I've been going through a dry spell, spiritually...for about 3 years. Well, 3 years on and off. But mostly on. And it's not been miserable. I've not really been depressed or angry. Just kinda' uninterested. Sorta' bored. Pretty distant. I have been really frustrated with myself, though. It's definitely felt like a waste of time. When I look at what has happened in the past when I've been really connected with God and what He's doing around me it's amazing. I have grown and people have changed and things have moved forward. It's like real live life. And I'm not so self-centered as to believe that His hands are tied when I distance myself, but I do feel sorry that my eyes have been foggy where he's concerned. I've missed out and I am self-centered enough to feel sorry for myself.

So, I've been in the interview process for a job at a local church and when I started the process I realized that I better get my s*** together or I was going to feel like quite the hypocrite when I went in for this series of interviews. I didn't want to go in to a CHURCH office feeling like a jerk. (You understand that this is like walking naked at my wedding, sharing this in public, right?) Terribly embarrassing. Anyway, so with really filthy motives I turned to God. "I need to connect with You so that I can feel good enough about myself to interview with these people."
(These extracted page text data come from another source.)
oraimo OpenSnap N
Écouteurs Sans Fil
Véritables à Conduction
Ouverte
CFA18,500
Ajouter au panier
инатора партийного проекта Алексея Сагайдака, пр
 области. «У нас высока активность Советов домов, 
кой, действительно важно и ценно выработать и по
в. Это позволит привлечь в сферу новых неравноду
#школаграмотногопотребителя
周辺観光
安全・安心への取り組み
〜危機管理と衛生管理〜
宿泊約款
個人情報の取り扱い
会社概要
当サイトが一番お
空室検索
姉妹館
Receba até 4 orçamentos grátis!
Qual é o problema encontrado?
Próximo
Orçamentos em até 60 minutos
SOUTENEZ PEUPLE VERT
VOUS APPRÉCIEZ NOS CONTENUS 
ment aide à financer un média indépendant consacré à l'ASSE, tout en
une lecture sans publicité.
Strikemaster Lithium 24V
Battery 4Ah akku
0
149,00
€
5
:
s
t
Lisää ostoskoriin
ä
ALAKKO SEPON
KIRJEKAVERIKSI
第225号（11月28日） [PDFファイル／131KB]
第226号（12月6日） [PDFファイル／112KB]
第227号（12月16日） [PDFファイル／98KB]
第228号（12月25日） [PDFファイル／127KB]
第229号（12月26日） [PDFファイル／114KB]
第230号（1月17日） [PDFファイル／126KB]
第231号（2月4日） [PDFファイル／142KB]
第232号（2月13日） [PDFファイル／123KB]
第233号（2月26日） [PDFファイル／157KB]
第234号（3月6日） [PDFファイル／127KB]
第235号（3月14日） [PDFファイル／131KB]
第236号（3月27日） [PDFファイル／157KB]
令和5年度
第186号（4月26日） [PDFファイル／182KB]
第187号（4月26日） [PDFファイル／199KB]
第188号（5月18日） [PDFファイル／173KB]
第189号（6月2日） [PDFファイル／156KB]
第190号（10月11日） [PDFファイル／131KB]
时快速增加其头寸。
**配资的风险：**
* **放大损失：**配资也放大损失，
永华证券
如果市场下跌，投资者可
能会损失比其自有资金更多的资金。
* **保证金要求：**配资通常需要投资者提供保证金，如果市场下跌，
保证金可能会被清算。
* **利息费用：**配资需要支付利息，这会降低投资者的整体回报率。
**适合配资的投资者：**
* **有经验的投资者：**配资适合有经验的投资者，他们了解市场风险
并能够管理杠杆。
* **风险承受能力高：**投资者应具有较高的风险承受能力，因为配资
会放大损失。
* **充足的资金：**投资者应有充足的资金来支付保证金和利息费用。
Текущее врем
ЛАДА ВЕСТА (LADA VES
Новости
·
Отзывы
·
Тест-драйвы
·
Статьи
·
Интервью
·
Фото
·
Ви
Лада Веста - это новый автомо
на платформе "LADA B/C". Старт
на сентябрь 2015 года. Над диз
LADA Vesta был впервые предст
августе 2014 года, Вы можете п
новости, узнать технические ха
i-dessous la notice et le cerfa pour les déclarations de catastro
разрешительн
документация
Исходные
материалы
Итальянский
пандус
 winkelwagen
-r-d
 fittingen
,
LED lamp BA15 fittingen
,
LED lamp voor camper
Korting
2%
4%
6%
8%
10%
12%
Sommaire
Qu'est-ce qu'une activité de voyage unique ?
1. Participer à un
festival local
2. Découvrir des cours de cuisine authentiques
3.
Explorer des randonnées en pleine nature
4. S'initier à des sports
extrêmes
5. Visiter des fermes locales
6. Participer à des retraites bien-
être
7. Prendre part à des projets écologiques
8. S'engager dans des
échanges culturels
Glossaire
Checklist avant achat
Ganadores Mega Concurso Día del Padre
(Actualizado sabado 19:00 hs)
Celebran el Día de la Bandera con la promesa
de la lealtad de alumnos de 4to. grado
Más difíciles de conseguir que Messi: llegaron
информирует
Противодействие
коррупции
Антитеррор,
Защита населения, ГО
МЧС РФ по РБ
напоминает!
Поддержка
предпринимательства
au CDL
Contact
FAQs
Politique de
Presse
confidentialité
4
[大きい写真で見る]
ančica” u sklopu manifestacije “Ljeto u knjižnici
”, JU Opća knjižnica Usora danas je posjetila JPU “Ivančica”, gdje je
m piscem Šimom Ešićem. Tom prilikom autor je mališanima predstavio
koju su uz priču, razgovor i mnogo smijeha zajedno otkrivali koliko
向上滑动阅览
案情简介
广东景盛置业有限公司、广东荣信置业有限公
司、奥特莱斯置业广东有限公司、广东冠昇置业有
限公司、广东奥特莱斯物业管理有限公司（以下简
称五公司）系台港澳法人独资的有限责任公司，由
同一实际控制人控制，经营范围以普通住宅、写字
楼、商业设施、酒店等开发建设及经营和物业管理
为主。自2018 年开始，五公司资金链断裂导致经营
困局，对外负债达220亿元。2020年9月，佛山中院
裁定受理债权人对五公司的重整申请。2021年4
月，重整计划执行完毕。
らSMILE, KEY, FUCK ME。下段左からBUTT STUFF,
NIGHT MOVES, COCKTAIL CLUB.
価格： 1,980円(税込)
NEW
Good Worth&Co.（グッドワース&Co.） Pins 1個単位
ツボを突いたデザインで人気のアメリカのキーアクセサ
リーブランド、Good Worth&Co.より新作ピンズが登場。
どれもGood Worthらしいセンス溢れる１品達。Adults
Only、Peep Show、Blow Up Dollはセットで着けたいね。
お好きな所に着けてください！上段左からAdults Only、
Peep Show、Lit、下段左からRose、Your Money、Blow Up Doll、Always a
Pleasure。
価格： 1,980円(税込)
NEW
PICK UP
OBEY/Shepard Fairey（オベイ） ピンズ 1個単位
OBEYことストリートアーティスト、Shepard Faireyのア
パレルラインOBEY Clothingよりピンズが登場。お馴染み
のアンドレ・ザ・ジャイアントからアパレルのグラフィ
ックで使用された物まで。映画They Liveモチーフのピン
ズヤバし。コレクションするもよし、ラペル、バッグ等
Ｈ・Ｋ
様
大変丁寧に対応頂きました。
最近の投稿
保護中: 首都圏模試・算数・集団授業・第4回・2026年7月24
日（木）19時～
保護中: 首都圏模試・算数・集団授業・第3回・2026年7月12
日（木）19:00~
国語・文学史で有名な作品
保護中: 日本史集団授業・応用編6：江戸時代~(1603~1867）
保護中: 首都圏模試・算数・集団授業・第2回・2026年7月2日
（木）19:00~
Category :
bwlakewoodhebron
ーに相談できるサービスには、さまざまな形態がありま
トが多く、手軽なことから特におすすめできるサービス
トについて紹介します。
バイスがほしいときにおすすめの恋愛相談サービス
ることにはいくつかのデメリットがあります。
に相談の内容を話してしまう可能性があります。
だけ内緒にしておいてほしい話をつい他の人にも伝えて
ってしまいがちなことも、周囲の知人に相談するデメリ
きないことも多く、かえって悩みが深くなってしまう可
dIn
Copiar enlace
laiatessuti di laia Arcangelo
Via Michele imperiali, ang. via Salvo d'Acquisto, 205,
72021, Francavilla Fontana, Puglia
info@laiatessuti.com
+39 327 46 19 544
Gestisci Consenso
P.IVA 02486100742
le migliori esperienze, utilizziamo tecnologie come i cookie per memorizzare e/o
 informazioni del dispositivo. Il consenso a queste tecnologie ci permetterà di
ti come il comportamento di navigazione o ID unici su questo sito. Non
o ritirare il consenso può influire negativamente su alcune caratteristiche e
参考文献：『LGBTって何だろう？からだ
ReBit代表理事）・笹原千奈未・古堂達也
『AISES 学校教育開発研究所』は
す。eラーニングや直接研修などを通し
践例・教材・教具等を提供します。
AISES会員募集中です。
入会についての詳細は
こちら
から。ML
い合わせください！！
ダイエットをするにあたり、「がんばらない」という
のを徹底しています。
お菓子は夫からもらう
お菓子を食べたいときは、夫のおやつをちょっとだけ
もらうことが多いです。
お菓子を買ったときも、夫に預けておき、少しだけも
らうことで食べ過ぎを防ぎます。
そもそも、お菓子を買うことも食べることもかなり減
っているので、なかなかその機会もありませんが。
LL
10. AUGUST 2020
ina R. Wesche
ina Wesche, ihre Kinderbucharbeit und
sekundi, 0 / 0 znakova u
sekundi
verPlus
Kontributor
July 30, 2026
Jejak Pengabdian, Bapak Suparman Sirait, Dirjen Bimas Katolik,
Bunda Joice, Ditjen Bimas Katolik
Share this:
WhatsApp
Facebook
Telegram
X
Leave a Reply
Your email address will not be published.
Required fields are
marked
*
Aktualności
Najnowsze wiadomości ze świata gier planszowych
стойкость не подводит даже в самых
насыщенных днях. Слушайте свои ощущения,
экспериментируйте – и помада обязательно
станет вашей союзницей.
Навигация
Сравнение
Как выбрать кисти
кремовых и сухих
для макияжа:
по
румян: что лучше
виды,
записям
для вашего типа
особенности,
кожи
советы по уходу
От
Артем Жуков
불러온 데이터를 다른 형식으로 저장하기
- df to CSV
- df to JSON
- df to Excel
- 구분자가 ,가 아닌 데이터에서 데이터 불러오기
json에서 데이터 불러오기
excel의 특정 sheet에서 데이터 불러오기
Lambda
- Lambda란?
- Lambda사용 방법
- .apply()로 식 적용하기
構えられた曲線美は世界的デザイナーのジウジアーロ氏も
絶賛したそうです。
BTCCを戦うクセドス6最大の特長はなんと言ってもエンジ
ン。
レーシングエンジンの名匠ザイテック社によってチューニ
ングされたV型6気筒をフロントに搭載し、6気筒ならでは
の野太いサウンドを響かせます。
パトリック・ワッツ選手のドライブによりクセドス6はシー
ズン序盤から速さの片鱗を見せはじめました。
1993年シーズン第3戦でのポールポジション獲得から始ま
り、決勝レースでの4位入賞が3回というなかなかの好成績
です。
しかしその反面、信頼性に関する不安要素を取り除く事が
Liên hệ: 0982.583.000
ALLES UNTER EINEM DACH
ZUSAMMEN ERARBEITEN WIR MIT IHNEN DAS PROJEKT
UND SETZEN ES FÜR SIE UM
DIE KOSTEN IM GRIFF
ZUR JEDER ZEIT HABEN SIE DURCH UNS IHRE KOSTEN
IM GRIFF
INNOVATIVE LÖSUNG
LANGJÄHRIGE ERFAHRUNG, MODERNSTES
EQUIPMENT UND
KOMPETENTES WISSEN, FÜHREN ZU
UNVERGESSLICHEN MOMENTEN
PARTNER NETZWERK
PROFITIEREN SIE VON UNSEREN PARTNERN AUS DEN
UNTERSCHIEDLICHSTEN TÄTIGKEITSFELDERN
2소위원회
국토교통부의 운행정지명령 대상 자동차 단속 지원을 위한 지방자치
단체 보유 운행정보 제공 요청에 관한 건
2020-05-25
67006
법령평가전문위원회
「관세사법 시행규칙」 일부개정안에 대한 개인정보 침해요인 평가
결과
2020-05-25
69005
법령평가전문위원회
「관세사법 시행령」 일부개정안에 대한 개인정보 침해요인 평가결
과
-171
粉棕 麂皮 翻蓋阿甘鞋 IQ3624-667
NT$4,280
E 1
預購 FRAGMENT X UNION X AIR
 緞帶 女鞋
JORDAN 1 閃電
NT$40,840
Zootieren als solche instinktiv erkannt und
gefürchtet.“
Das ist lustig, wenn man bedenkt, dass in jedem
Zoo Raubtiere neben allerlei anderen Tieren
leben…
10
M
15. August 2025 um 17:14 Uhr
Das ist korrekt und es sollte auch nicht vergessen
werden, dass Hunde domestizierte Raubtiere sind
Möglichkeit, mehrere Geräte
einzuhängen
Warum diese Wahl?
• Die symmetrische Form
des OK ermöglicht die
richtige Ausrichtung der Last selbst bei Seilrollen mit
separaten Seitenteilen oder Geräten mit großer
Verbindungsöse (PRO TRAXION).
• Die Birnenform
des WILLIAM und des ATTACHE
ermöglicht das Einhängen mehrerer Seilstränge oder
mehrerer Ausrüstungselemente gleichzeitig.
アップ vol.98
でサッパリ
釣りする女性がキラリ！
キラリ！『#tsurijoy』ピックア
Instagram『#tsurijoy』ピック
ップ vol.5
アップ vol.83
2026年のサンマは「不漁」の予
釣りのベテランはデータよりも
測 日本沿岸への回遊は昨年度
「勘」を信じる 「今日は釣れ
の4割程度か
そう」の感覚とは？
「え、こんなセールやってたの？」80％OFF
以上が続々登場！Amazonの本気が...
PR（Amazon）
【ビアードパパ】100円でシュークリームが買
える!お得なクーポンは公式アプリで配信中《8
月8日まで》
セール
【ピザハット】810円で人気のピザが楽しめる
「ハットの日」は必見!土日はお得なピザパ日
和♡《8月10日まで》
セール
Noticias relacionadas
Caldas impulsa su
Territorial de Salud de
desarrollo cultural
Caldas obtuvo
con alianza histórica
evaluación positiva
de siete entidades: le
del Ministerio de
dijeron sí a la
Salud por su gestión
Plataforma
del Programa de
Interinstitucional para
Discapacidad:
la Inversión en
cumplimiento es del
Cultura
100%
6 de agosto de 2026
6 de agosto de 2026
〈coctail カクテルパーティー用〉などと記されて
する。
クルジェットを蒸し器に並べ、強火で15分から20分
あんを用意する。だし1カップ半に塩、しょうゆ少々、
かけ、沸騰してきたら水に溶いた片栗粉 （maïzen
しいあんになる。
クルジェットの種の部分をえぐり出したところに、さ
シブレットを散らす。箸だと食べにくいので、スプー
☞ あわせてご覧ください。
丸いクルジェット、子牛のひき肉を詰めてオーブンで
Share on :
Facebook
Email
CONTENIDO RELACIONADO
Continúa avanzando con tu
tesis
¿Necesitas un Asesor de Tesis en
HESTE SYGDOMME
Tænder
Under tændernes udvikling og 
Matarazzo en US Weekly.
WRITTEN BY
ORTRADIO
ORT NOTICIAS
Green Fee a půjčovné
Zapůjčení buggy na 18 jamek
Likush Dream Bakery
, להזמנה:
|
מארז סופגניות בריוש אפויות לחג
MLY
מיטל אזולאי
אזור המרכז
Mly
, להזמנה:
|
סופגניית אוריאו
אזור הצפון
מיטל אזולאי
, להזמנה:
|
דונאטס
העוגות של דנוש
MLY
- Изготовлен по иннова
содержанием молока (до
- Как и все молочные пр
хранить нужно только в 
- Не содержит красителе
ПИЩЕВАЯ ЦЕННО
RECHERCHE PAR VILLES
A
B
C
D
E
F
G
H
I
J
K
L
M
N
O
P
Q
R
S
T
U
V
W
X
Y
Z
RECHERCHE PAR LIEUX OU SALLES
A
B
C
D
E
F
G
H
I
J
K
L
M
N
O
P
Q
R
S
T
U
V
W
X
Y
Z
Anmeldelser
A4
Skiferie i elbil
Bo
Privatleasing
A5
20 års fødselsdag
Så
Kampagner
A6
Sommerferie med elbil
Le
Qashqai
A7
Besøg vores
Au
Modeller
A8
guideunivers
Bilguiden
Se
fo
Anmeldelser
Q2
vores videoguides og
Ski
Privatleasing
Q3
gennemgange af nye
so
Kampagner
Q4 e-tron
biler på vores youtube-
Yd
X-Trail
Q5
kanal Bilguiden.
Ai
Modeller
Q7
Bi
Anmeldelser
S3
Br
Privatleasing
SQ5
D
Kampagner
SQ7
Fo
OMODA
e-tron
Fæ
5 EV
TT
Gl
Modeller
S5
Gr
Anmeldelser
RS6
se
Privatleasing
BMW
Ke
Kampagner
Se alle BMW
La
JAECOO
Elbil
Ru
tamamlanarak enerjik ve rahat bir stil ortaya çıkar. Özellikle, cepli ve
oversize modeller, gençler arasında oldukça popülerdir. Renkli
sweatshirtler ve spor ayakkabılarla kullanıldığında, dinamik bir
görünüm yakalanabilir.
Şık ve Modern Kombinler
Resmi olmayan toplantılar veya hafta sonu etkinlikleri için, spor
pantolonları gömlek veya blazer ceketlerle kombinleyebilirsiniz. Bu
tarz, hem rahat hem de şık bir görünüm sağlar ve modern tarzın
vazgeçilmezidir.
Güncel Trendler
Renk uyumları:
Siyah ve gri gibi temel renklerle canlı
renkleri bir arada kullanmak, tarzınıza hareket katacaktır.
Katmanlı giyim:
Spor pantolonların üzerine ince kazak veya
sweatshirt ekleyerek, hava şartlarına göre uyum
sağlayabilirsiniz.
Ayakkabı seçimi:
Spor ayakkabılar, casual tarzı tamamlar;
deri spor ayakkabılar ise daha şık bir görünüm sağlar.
That paragraph reminds me of the show "Intervention". The interventionist tells the family and friends of the addict that they must say or do whatever is going to get the addict into treatment. The only important thing is getting them through the door of the treatment center. So if they need one more hit on the crack pipe or one more DQ Blizzard, give it to them. Then get them on the plane.

So I open my Bible and what do you know? God totally throws me a bone. I've come to him for all the wrong reasons and He knows it. I want to feel good about myself and He knows it. And yet, He meets me. He stoops. And He could have made me work for it, but He doesn't. He shows up and gives me scripture that I need for the moment. And He brings people into my day that challenge and encourage me. I'm inspired and that makes me feel good. But not the kind of good I was looking for. It makes me feel like a desperate little child who can't make it on my own. I cannot be truly good. I cannot be truly at peace. I cannot take a job like the one I hope for without Him. And if/when I get in there I can't base success on what everyone thinks of me. I have to believe that it's what God is doing in my heart and in the lives of the people around me that indicates success. Even if I were to fail miserably.

So as I lose patience in the process I know that it is God's timing, not my own. And it's not about the Church "liking me". It's about the big picture and what is best for God's people. And that is good to know.